Friday, August 31, 2012

More Holes

Lady's Bathtub was a wonderful swimming hole because it was deep, and clear, and calm. But there were other holes with other attractions. Next, we went to "The Old Hole". This place was a step up on the excitement scale, with sections of white water surging over slabs of smoothed rock. Which, of course, everyone jumps in and rides like a water park ride. Yes...even my precious babies.


The third hole we visited was just gorgeous. It was called Aggasiz.
  It sounded like Aggasi, as in the tennis player, which I thought was unusual.  When I was researching to confirm how to spell the name, I found this little tidbit at northeastwaterfalls.com:  "This formation is named for noted Swiss scientist Louis Agassiz, who observed and described evidence of glacial activity which suggested the Ice Age."  Having been there, I'm still not sure of the link, but also I found that the hole is also called "Indian Leap".

Yes, one of those. Despite the gorgeous surroundings, it was not my favorite.

I mean, I love leaping just as much as the next guy, but the tiny little target hole just freaked me out a bit.  It's the deep, dark spot (with a visible rock right close to the middle!) at the bottom of this picture. 

My niece, Hannah, taking the 20-foot plunge.

Some of our intrepid family members in the hole.  And here goes Mae.

Oh yes she did.  Not off the top, but she was in the mix. 

She gets that part from Mark.

Sunday, August 26, 2012

Holes

New Hampshire in the summer is a thing of beauty, filled with lush green vegetation, and clear bright sunshine. And a fair amount of humidity, which is not as pretty. The summer weather makes the local swimming holes very important. We visited several. The first was Lady's Bathtub.


"Lady's" is a wide, deep, slow spot in the Pemigewasset River ("the Pemi"), which flows through Lincoln, NH. Lincoln is a small, ski town in the middle of the White Mountains, and it is Mark's hometown. This was our destination for a big family reunion and memorial service for Mark's father.

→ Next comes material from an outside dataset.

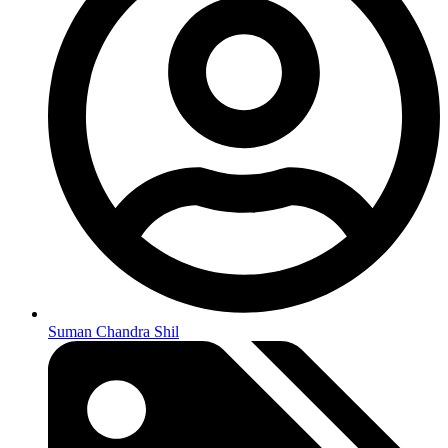
Suman Chandra Shil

Mark has many wonderful memories of growing up in this amazing setting, and was so happy to share it with the girls.


But the relaxing and floating didn't last for long.  Because there are things to be done at Lady's Bathtub.
  

Like building dams.


Mark and his brother, John, set to work on one of their favorite pasttimes at the river, which of course is building the biggest, best damn dam they possibly can.


They put everyone to work.


During the course of our stay, the water level in Lady's rose a foot
Of course, the day we left, it rained, and I'm sure the dam was washed away.


How's that for some good, clean, summer family fun?!

Monday, August 6, 2012

Fun at Funston

As we launched off on our New Hampshire trip, we stayed the night near the San Francisco airport. We got there early enough to do a little exploring. I felt compelled to go see the ocean, so we drove due west, with no destination other than the blue portion of the map. We tooled through Daly City, taking in the colorful homes and equally colorful graffiti. We hit the coast, and could see the ocean far below. Hoping to get a little closer to the water, we headed north.

Suddenly, a giant kite, with a PERSON ATTACHED appeared very close on our left. Then a SECOND one appeared. We had to investigate. What we found was Fort Funston. An old defensive battery from WWI through the early stages of the Cold War, it is now one of the favorite spots for hang gliders. We had a ball watching them take off, fly, and land. 

Fort Funston also has extensive trails, and is a popular dog park, which the kids always enjoy.  We eventually did find access to the beach.

Sweatshirt weather, but the girls still wanted to play in the surf.  Not too far, though!  Fort Funston is also known for rip tides.  I know because I read all the signs on Fort Funston.

What an unexpected treat, and a great start to our trip!